Instructions to follow
Copy each line below as written, but skip the pictures.

[Saved entries]
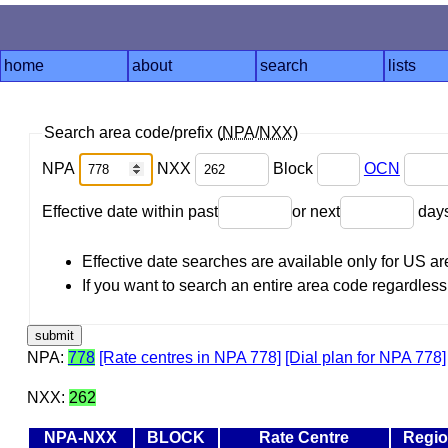
home
about
search
lists
Search area code/prefix (
NPA
/
NXX
)
NPA
NXX
Block
OCN
Effective date within past
or next
day
Effective date searches are available only for US 
If you want to search an entire area code regardless o
NPA:
778
[Rate centres in NPA 778]
[Dial plan for NPA 778]
NXX:
262
NPA-NXX
BLOCK
Rate Centre
Regi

Solution to the exercise
home
about
search
lists
Search area code/prefix (
NPA
/
NXX
)
NPA
NXX
Block
OCN
Effective date within past
or next
day
Effective date searches are available only for US 
If you want to search an entire area code regardless o
NPA:
778
[Rate centres in NPA 778]
[Dial plan for NPA 778]
NXX:
262
NPA-NXX
BLOCK
Rate Centre
Regi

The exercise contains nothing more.